Risk of rising COVID-19 cases, Suffolk protocol remains the same

While many mask mandates have been retired and people slowly return to the old “normal” as cooler weather settles in, experts say there may be a rise in COVID-19 cases with the drop in temperature.

There are a number of reasons this could be the case. As the weather starts to shift, many activities put people indoors in larger groups, but as the world reaches the two-year mark of the pandemic, people may also be fatigued with taking COVID-19 precautions. However, according to Greg Gatlin, Suffolk University’s vice president of Communications and a member of  the COVID-19 task force, there is an increase in the spread of infectious illnesses, including COVID-19, during the colder months of the year.

“The reason these illnesses spread more easily in the winter is because people spend more time in enclosed indoor spaces, but it also has to do with low humidity. Viruses linger longer in the air when it is cold and humidity is low, giving people ample time to breathe infectious particles into their upper airway and lungs,” Gatlin said.

According to The New York Times, while coronavirus cases are low right now, they are starting to rise in countries overseas including France, Germany and Britain. The U.S. saw high rates of COVID-19 cases in the first half of this year.

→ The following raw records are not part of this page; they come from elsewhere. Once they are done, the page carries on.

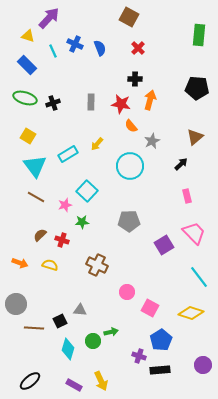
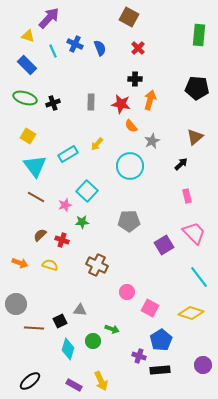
green arrow at (111, 332): moved 1 px right, 3 px up; rotated 32 degrees clockwise
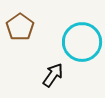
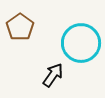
cyan circle: moved 1 px left, 1 px down
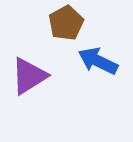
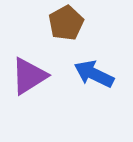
blue arrow: moved 4 px left, 13 px down
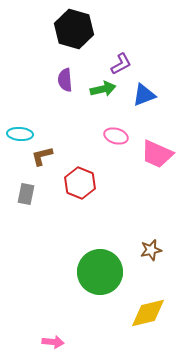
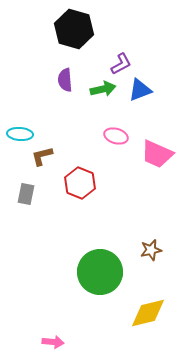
blue triangle: moved 4 px left, 5 px up
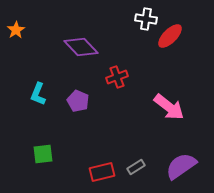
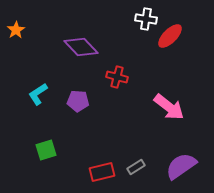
red cross: rotated 35 degrees clockwise
cyan L-shape: rotated 35 degrees clockwise
purple pentagon: rotated 20 degrees counterclockwise
green square: moved 3 px right, 4 px up; rotated 10 degrees counterclockwise
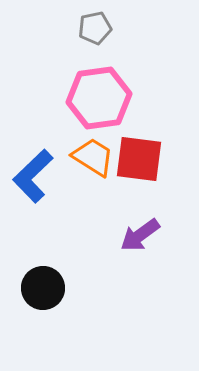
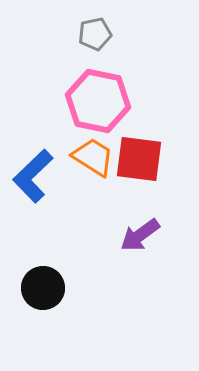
gray pentagon: moved 6 px down
pink hexagon: moved 1 px left, 3 px down; rotated 20 degrees clockwise
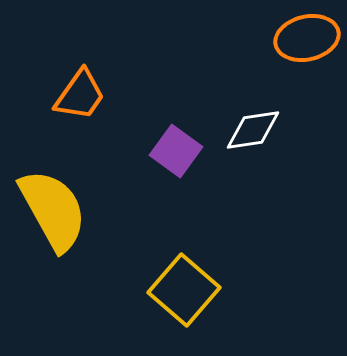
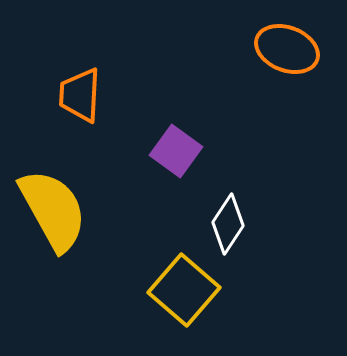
orange ellipse: moved 20 px left, 11 px down; rotated 34 degrees clockwise
orange trapezoid: rotated 148 degrees clockwise
white diamond: moved 25 px left, 94 px down; rotated 48 degrees counterclockwise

Last week, new variants accounted for nearly one third of the new infections in the U.S., and with family gatherings right around the corner and chilly weather moving everything indoors, some may wonder what this winter will look like.

The Boston Globe reported that as of Oct. 27,  Suffolk County’s COVID level is currently resting at the ‘medium’ level as defined by the Center for Disease Control.

Here on campus, Suffolk’s policy hasn’t changed much since last semester. Students and employees utilizing Suffolk buildings and facilities are required to be fully vaccinated against COVID-19, including a booster, with the exception of medical and religious exemptions. 

As of this year, students were required to have their proof of COVID-19 vaccination documents sent to Counseling, Health and Wellness by June 1. Those who were noncompliant were not allowed to move onto campus or attend classes until they were up-to-date or had an accommodation letter.

For strategies to bar against spreading COVID, Suffolk encourages those with symptoms to stay home and consult with their healthcare provider or make a CHW appointment.

Suffolk also has policies to assist if a student tests positive for COVID-19. Students are asked to stay out of class, avoid contact with others and remain in isolation, whether on or off campus, for at least five days and only come to campus on the sixth day if they have no fever without the use of fever-reducing medication. Students must wear an N95 or KN95 mask at all times on campus for another five days after the first initial isolation period. 

As of right now, Gatlin does not expect a virtual shift post-winter break. 

“We do not expect in the current environment that COVID will require the university to shift modalities from in-person or hybrid classes to exclusively virtual classes,” Gatlin said. “However, we will monitor conditions closely and continue to be guided by public health agencies and medical science.”

Students who test positive can reach out to CHW to receive medical assistance during their open hours, Monday through Friday 9 a.m. to 5 p.m.